Desde terça-feira que circula na enciclopédia online uma faixa negra a avisar que a proposta “ameaça a liberdade online e cria obstáculos para aceder à Web, impondo novas barreiras, filtros e restrições”. Parte da preocupação é a possibilidade dos sistemas automáticos propostos com o artigo 13.º poderem falhar em compreender o que é paródia, o que é uma citação, e o que é uma verdadeira infracção aos direitos de autor. Em Itália, o site da Wikipedia está mesmo barrado, em protesto, e os utilizadores são motivados a enviarem cartas aos seus eurodeputados a pedirem-lhes para votar contra a proposta. É algo que Voss descreve como excessivo.

A socialista portuguesa Ana Gomes defende, porém, que o problema da desinformação está dos dois lados. “Têm existido campanhas e muita informação que confunde as pessoas. É um tema que necessita de uma ponderação mais aturada, mais debate e uma posição mais equilibrada”, diz ao PÚBLICO a eurodeputada, que está contra a actual versão do artigo 13.º e vai votar contra esta quinta-feira. O problema, defende, é o “esquema automático de algoritmos” que se quer impor, algo que não faz parte da alternativa sugerida pela Comissão das Liberdades Cívicas, da Justiça e dos Assuntos Internos (LIBE), em que participa. “Os autores têm de ser pagos, mas não em troca da filtração. Não podemos pôr a decisão nas mãos de algoritmos automáticos que não sabemos como funcionam. Isso é inaceitável.”

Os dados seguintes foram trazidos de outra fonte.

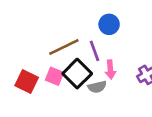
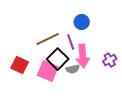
pink arrow: (110, 70) -> (83, 56), size x1.6
pink square: (55, 76) -> (48, 71), moved, size x1.5

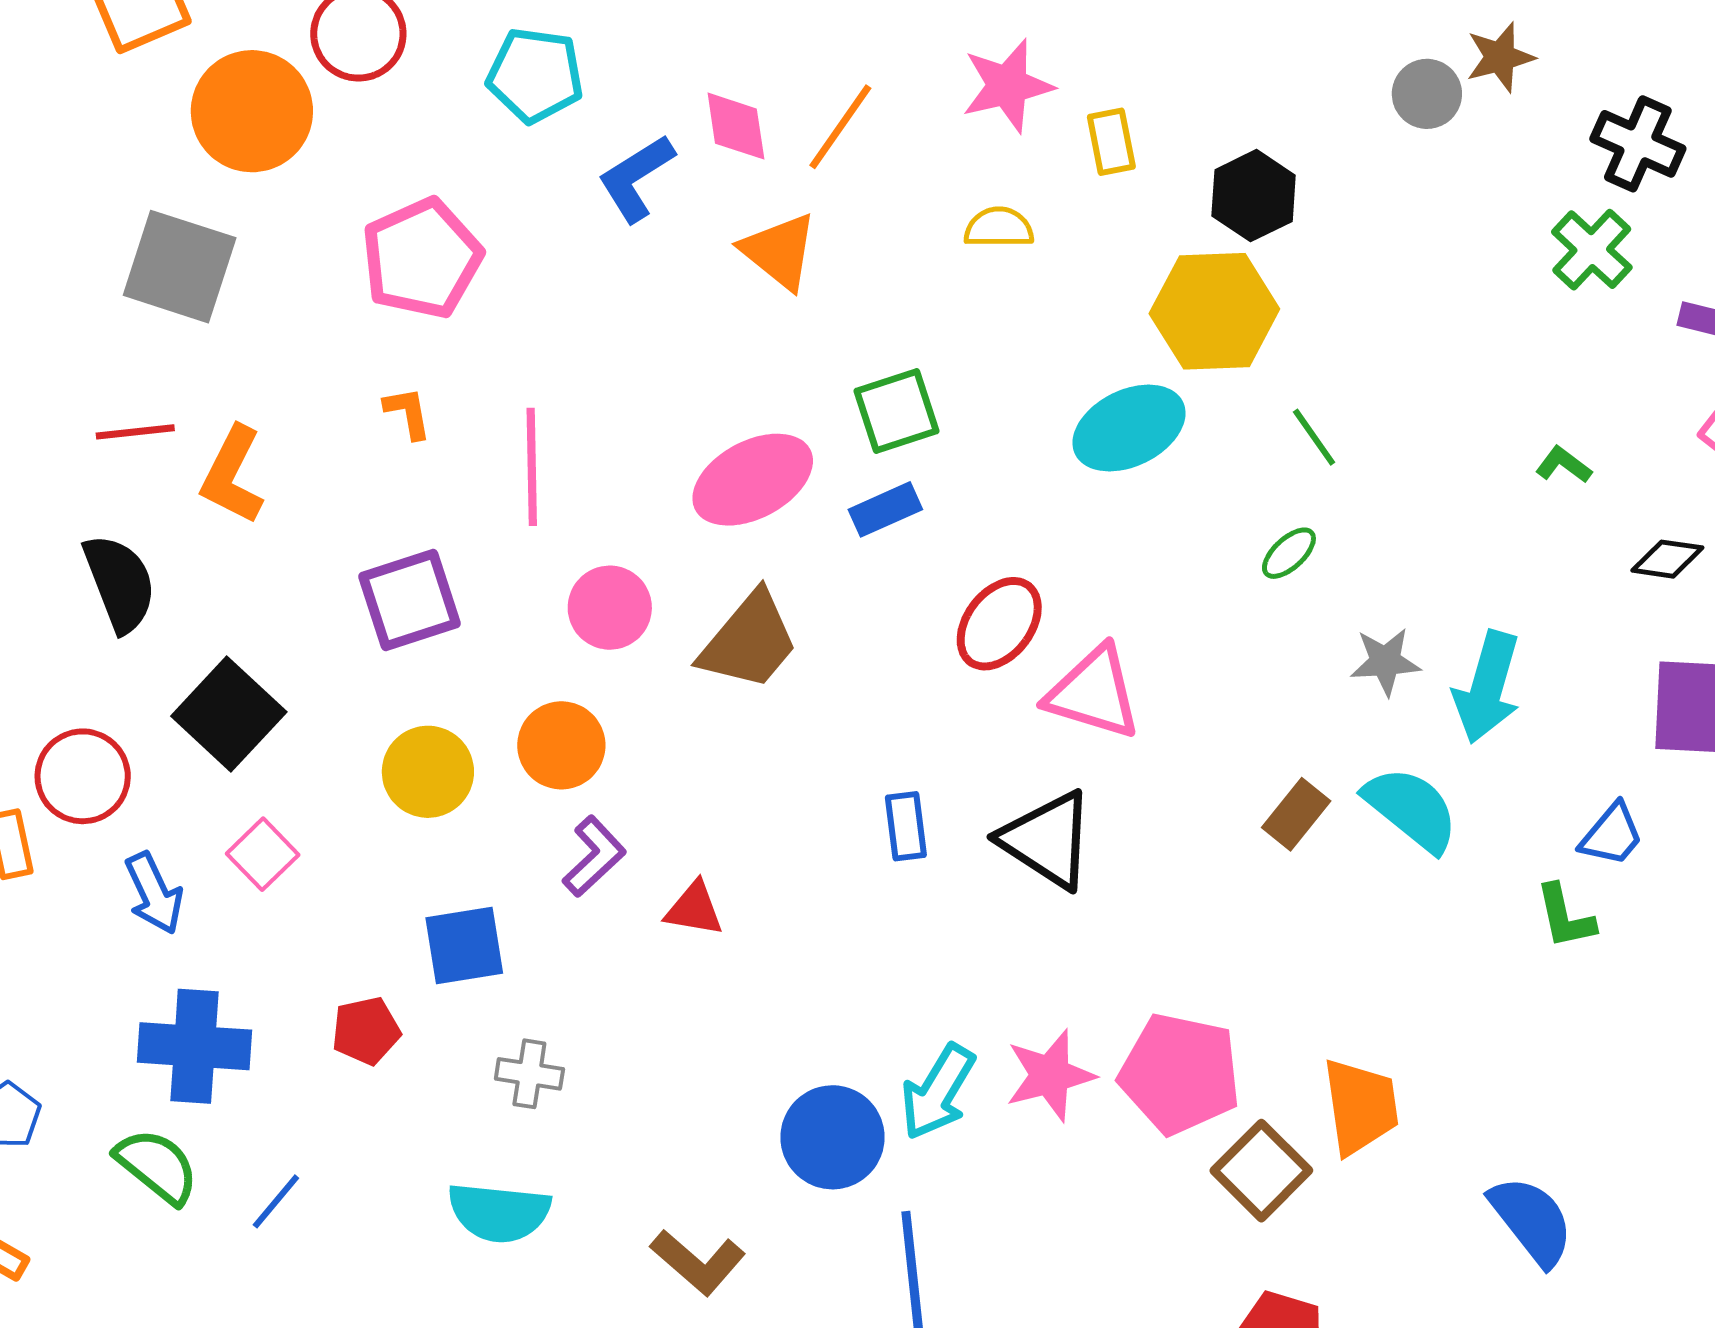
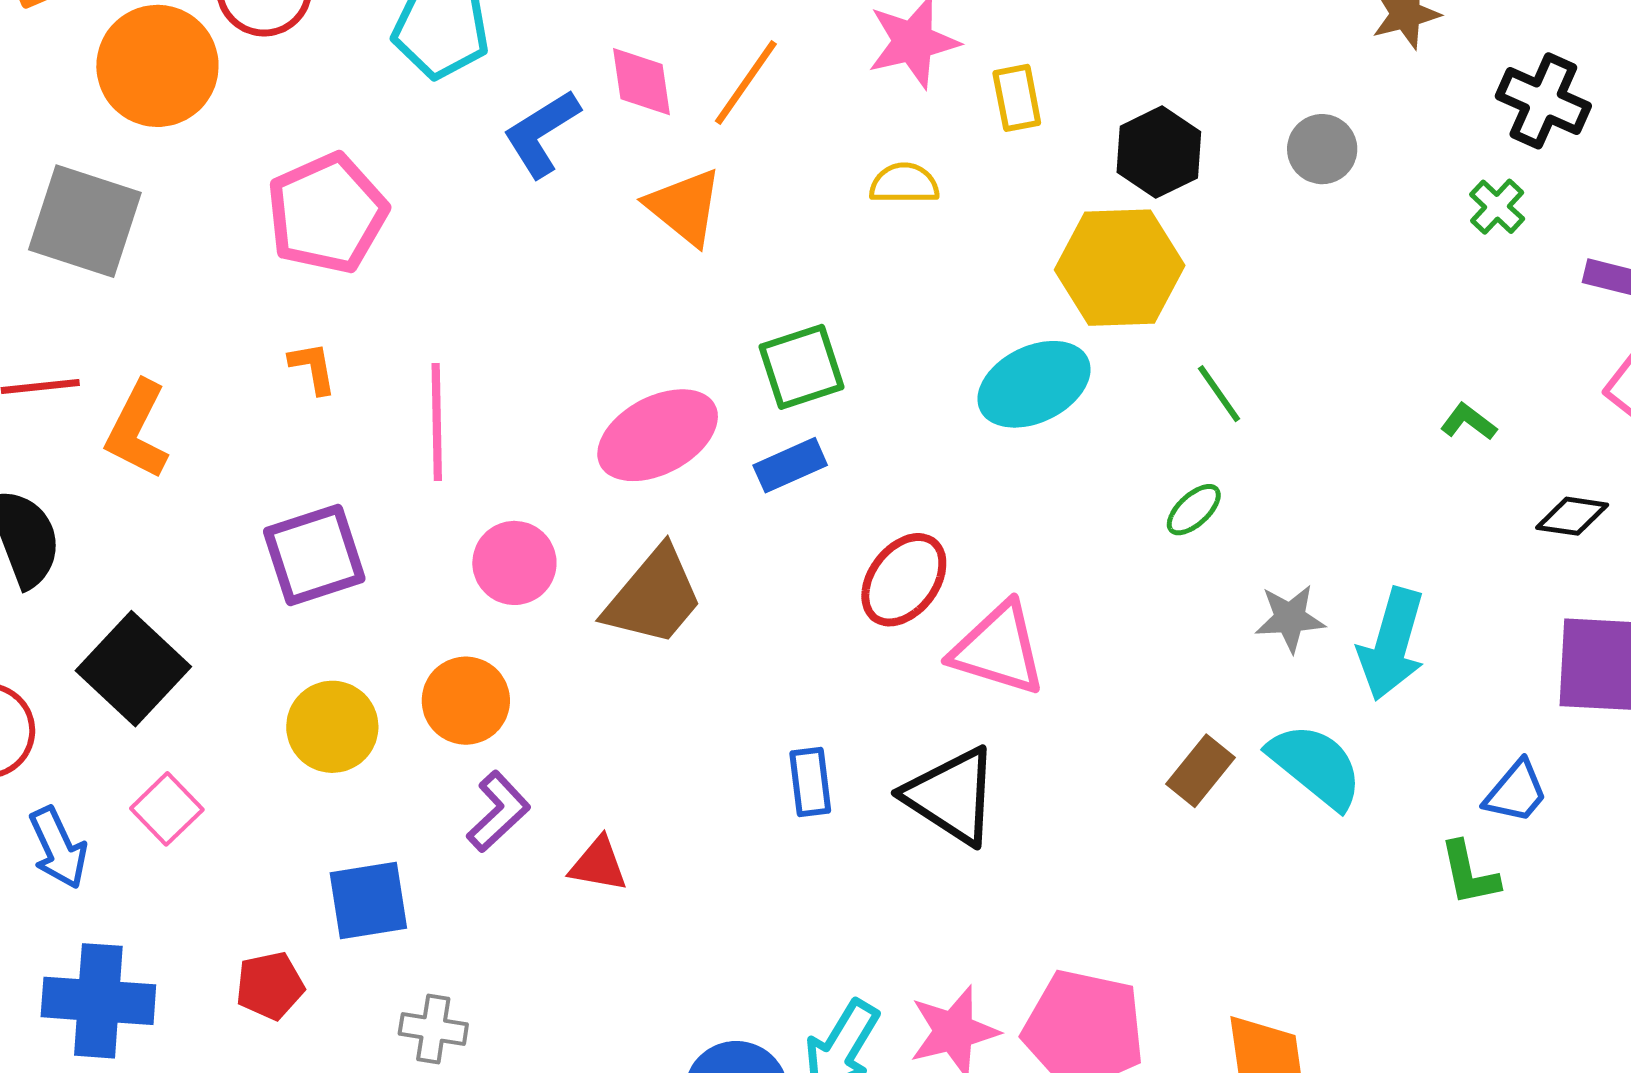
gray circle: (1427, 94) -> (1322, 149), moved
green cross: (1592, 250) -> (1497, 207), size x0.7

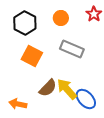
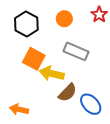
brown semicircle: (48, 88) -> (68, 93), moved
yellow arrow: (67, 89) -> (52, 74), moved, turned -35

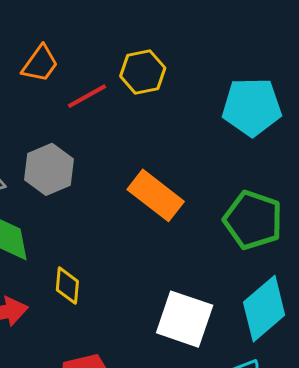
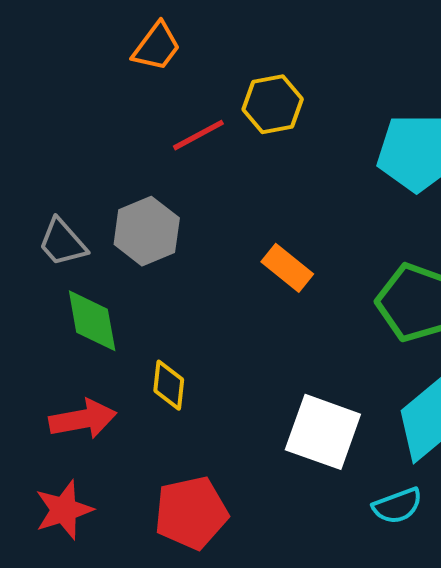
orange trapezoid: (40, 64) -> (157, 47), moved
orange rectangle: (156, 195) -> (287, 268), size x0.7

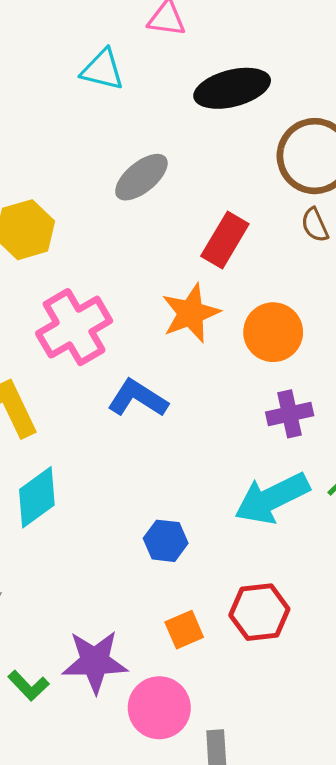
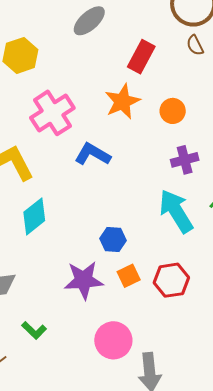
orange circle: (273, 332) -> (173, 111), size x0.7
cyan arrow: (272, 498) -> (176, 211), turned 87
orange square: (184, 630) -> (129, 276), moved
purple star: (95, 662) -> (84, 280), moved

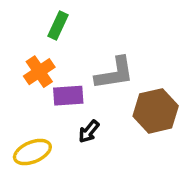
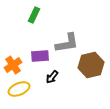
orange cross: (39, 72) -> (13, 65), moved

Para os eurodeputados responsáveis pelas novas regras, no entanto, o debate é enviesado com o argumento de que enciclopédias e sites educativos podem ser afectados pelos sistemas. “Nós limitámos o impacto do artigo 13.º para se dirigir apenas a plataformas comerciais com um papel activo na partilha de conteúdo”, disse Axel Voss na conferência de imprensa. Nas reformas ao documento (aprovadas, na semana passada, pela Comissão dos Assuntos Jurídicos) lê-se que “serviços não-comerciais tais como uma enciclopédia online, ou serviços em que o conteúdo é actualizado com a autorização dos autores, como repositórios educativos ou científicos, não devem ser considerados”. A lista exclui ainda serviços de partilha de ficheiros privados (por exemplo, na nuvem), sites cujo principal objectivo é vender bens, e programas em código aberto.

“A Internet não pode ser um mundo sem lei”, diz ao PÚBLICO Carlos Coelho, eurodeputado social-democrata português. Tal como Axel Voss, Coelho admite já ter recebido imensos emails de pessoas com medo do fim da Internet. Ninguém vai ser impedido de colocar as suas coisas na Internet, garante. “O que nós estamos a dizer é que algumas plataformas, e apenas as plataformas que fazem a partilha de conteúdo, têm de ter a garantia que os conteúdos que são carregados não violam os direitos de autor.”